Abacavir is a nucleoside reverse transcriptase inhibitor and is widely used as part of first line anti retroviral treatment around the world.
Commenting on the inclusion, Malvinder Mohan Singh, CEO and managing director, Ranbaxy, said "We are pleased to have one more product on the WHO pre-qualification list. This is yet another significant step in our effort to offer high quality, affordable ARV medicines, for the benefit of the needy HIV patients in the developing and developed parts of the world. We remain committed to supporting the global fight against HIV/AIDS."
With the inclusion of Abacavir 300 tablets, Ranbaxy now has 18 ARVs on the WHO pre-qualification list, including three US FDA approvals, a company press release said.
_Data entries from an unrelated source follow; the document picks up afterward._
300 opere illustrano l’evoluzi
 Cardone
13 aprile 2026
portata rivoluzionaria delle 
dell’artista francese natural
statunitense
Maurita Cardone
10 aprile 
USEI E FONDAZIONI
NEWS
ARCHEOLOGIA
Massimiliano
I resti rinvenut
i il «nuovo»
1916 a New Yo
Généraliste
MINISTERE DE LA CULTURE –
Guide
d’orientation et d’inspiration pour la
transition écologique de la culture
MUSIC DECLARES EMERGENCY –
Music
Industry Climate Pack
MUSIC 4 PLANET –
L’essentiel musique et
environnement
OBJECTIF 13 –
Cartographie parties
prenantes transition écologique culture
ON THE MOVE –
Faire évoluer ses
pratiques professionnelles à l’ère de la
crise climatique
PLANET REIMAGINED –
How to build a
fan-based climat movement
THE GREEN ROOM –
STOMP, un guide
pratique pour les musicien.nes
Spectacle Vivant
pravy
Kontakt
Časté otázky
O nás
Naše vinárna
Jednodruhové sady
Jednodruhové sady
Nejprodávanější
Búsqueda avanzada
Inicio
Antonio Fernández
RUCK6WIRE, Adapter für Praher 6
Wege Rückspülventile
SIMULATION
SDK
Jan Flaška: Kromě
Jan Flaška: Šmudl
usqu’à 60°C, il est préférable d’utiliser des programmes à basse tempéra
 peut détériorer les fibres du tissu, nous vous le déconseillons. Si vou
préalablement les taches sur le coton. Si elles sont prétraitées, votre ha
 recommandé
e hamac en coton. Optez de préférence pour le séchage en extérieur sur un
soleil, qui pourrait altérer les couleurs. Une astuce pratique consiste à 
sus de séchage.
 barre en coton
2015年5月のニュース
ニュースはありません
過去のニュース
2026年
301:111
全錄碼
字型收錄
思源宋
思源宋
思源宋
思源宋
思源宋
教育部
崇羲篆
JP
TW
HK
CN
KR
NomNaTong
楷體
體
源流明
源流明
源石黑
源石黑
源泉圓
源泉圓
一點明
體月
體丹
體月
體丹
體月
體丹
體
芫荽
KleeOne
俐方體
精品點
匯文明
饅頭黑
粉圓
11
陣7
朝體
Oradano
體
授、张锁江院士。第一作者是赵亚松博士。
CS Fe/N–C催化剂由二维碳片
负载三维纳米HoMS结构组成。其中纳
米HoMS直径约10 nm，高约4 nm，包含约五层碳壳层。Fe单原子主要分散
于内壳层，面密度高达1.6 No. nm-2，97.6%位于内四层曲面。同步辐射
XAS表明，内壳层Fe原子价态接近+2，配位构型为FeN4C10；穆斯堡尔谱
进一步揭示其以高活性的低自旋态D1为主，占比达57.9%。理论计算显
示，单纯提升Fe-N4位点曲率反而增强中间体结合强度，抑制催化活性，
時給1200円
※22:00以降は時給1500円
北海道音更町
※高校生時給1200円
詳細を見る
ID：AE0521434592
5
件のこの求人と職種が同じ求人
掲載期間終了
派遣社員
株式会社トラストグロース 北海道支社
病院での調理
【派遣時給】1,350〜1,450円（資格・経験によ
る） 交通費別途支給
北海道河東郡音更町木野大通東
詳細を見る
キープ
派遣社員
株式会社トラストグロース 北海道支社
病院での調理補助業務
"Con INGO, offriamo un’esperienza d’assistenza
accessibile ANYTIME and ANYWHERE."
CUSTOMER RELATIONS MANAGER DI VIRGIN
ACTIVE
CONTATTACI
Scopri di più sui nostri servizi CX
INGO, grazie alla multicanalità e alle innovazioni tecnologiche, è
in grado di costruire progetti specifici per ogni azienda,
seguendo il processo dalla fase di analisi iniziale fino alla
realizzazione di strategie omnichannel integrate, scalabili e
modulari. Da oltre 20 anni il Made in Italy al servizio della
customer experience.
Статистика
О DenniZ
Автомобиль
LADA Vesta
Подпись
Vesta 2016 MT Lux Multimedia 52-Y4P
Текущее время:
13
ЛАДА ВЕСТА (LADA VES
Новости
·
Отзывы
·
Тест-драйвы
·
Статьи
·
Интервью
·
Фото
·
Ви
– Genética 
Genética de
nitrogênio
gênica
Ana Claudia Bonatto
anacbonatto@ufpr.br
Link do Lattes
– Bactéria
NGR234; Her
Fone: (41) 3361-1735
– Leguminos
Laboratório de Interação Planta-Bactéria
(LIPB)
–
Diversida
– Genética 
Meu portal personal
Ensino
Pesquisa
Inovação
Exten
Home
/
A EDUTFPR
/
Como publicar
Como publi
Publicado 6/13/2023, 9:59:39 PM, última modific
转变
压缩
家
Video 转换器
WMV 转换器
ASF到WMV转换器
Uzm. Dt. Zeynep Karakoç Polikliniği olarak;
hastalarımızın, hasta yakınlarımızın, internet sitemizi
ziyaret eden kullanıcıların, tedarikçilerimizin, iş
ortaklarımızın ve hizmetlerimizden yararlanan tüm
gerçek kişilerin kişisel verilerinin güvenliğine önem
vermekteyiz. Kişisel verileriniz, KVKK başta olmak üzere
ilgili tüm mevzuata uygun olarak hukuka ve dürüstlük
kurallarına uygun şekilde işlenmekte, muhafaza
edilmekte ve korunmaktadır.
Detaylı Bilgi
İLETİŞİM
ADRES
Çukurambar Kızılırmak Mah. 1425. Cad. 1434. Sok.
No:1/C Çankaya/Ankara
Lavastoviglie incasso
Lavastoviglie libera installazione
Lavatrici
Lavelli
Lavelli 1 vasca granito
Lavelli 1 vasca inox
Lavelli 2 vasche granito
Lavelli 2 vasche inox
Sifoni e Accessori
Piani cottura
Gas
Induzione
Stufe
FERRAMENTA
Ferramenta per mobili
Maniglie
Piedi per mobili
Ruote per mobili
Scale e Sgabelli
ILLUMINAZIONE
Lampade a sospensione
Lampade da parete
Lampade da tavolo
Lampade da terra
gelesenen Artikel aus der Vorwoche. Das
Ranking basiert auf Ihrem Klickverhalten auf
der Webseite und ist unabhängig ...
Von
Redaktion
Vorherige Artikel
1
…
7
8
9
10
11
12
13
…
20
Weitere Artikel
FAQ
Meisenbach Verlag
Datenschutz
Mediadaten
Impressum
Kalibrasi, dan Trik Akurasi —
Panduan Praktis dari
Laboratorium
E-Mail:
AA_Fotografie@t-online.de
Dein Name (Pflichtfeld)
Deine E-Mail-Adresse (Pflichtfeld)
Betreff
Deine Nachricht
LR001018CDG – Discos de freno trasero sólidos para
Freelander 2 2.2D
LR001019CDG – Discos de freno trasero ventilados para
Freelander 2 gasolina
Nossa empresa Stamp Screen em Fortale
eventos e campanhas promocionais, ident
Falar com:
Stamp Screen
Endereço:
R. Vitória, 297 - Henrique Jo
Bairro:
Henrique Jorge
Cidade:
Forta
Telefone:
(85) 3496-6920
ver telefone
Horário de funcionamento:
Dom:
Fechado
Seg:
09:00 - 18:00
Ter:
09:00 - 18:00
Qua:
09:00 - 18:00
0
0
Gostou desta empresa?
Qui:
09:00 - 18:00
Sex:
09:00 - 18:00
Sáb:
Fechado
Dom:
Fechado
Since 2001, Ranbaxy has been providing high quality ARV medicines, at affordable prices, to countries and patients afflicted by HIV/AIDS. The Company's ARVs have been used as mainstays in various large treatment programs, both National and NGO/Institutional. As a result, over 500,000 patients in more than 60 countries across Africa, Latin America, CIS and Asia, benefit from Ranbaxy ARV.